Keyword:

Light from the Sidra

Bechukotai ('In my statutes') 4th June 2016. 27th Iyyar 5776

Torah: Leviticus 26:3-27:34. Haftarah: Jeremiah 16:19-17:14

The immortal Jews!

Mark Twain, possibly America’s greatest writer, once published an essay entitled Concerning the Jews. In it he acknowledged there is something, in terms of pure reason, which is inexplicable about the Jewish people.

If the statistics are right, the Jews constitute but one percent of the human race. It suggests a nebulous dim puff of star dust lost in the blaze of the Milky Way. Properly the Jew ought hardly to be heard of, but he is heard of, has always been heard of. He is as prominent on the planet as any other people, and his commercial importance is extravagantly out of proportion to the smallness of his bulk. His contributions to the world’s list of great names in literature, science, art, music, finance, medicine, and abstruse learning are also away out of proportion to the weakness of his numbers. He has made a marvellous fight in the world, in all the ages; and has done it with his hands tied behind him. He could be vain of himself, and be excused for it.
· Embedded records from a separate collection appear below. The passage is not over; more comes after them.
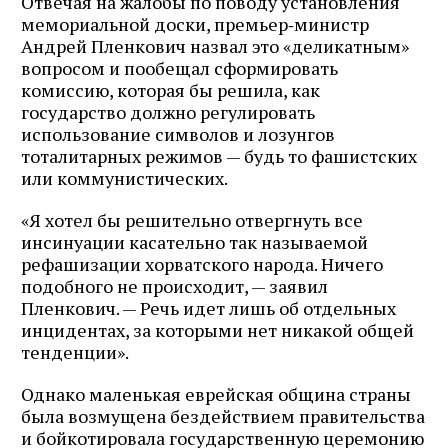
Отвечая на жалобы по поводу установления
мемориальной доски, премьер‑министр
Андрей Пленкович назвал это «деликатным»
вопросом и пообещал сформировать
комиссию, которая бы решила, как
государство должно регулировать
использование символов и лозунгов
тоталитарных режимов — будь то фашистских
или коммунистических.
«Я хотел бы решительно отвергнуть все
инсинуации касательно так называемой
рефашизации хорватского народа. Ничего
подобного не происходит, — заявил
Пленкович. — Речь идет лишь об отдельных
инцидентах, за которыми нет никакой общей
тенденции».
Однако маленькая еврейская община страны
была возмущена бездействием правительства
и бойкотировала государственную церемонию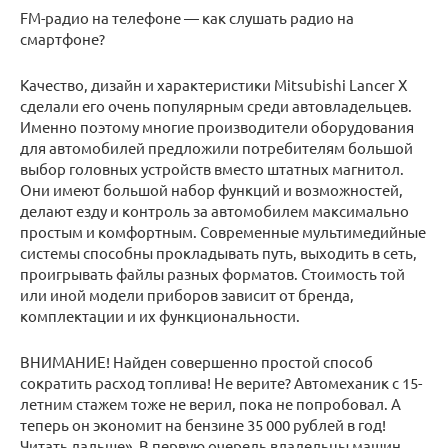
FM-радио на телефоне — как слушать радио на
смартфоне?
Качество, дизайн и характеристики Mitsubishi Lancer X
сделали его очень популярным среди автовладельцев.
Именно поэтому многие производители оборудования
для автомобилей предложили потребителям большой
выбор головных устройств вместо штатных магнитол.
Они имеют большой набор функций и возможностей,
делают езду и контроль за автомобилем максимально
простым и комфортным. Современные мультимедийные
системы способны прокладывать путь, выходить в сеть,
проигрывать файлы разных форматов. Стоимость той
или иной модели приборов зависит от бренда,
комплектации и их функциональности.
ВНИМАНИЕ! Найден совершенно простой способ
сократить расход топлива! Не верите? Автомеханик с 15-
летним стажем тоже не верил, пока не попробовал. А
теперь он экономит на бензине 35 000 рублей в год!
Читать дальше». В первую очередь владельцы машин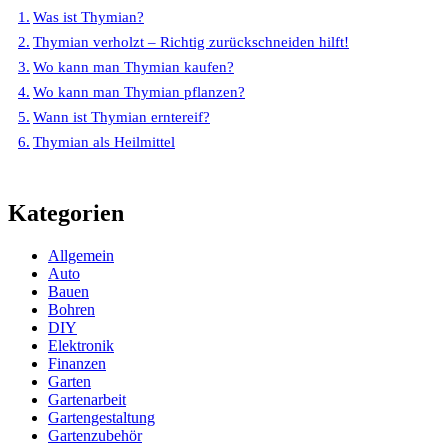
Was ist Thymian?
Thymian verholzt – Richtig zurückschneiden hilft!
Wo kann man Thymian kaufen?
Wo kann man Thymian pflanzen?
Wann ist Thymian erntereif?
Thymian als Heilmittel
Kategorien
Allgemein
Auto
Bauen
Bohren
DIY
Elektronik
Finanzen
Garten
Gartenarbeit
Gartengestaltung
Gartenzubehör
The Egyptian, the Babylonian, and the Persian rose, filled the planet with sound and splendour, then faded to dream-stuff and passed away; the Greek and the Roman followed, and made a vast noise, and they are gone; other peoples have sprung up and held their torch high for a time, but it burned out, and they sit in twilight now, or have vanished. The Jew saw them all, beat them all, and is now what he always was, exhibiting no decadence, no infirmities of age, no weakening of his parts, no slowing of his energies, no dulling of his alert and aggressive mind. All things are mortal but the Jew; all other forces pass, but he remains. What is the secret of his immortality?
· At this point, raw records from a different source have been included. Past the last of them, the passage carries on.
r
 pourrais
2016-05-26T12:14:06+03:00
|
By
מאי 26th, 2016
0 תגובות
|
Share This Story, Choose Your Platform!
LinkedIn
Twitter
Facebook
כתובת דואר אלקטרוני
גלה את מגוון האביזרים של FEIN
As an agnostic, Mark Twain had no answer to his question but the last two chapters of Vayikra in a sense provide the answer. In spite of all the odds against them, the Jewish people have survived because they stand in a unique relationship with the Creator of the universe.

Chapter 26 of Leviticus is set in the form of an ancient suzerain treaty, which would have been familiar to the Israelites. In the ancient Middle East, powerful kings often initiated covenants with the kings he had conquered. The suzerain would lay certain conditions on the conquered vassal, spelling out the benefits that would accrue from keeping the covenant and the consequences of disobedience.

HASHEM was Israel’s almighty suzerain. He had redeemed Israel from Egypt and was taking them to the land he had prepared for them. Israel’s part was to walk in his statutes, precepts and commandments. By doing so they would find themselves living in conditions that resembled Gan Eden. The land would yield so much harvest that the threshing would last until the vintage and the vintage would last until the sowing (verse 5). HASHEM would ‘provide peace in the land’ (verse 6), he would make them fruitful and increase them (verse 9) and he would ‘walk about in [their] midst’, as he did with Adam and Eve in Eden (verse 12, The Five Books of Moses. A New Translation with Introductions, Commentary, and Notes by Everett Fox).

However, if Israel refused to obey God’s commandments, if they spurned his laws and violated his covenant, they would suffer the consequences. The rest, as they say, is history but Vayikra doesn’t end at 26:39; the book ends on a note of hope. If, when Israel has gone into exile, they repent and turn back to their God, he will have mercy on them and restore them.

We know from the later Prophets that even after the people returned from exile they fell short of what was required of them. In the Haftarah, the prophet Jeremiah recognises that ‘Most devious is the heart; It is perverse — who can fathom it?’ (TANAKH: The Holy Scriptures. The New JPS Translation according to the Traditional Hebrew Text).

And yet HASHEM has remained faithful to Israel because in Leviticus 26:42, he assures his people: ‘I will bear-in-mind my Yaakov covenant, and yes, my Yitzhak covenant, and yes, my Avraham covenant will I bear-in-mind, and the land I will bear-in-mind…’ (The Five Books of Moses).

Israel’s hope can’t rest on the covenant God established through Moses at Sinai. All that covenant has ever secured for Israel has been wrath on account of their disobedience. If the covenant at Sinai was the only covenant HASHEM made with Israel, Mark Twain would never have been able to write his famous essay because Israel would have vanished centuries ago.

Israel’s hope lies in the unconditional ‘Avraham covenant’, established in Genesis 15, in which God took sole responsibility for keeping the covenant, being willing to be ‘halved’ like the sacrificial victims Abraham kills, rather than renege on his promises.

That is the secret of the immortality of the Jewish people. They have a God who is willing to become one of them and even die for them.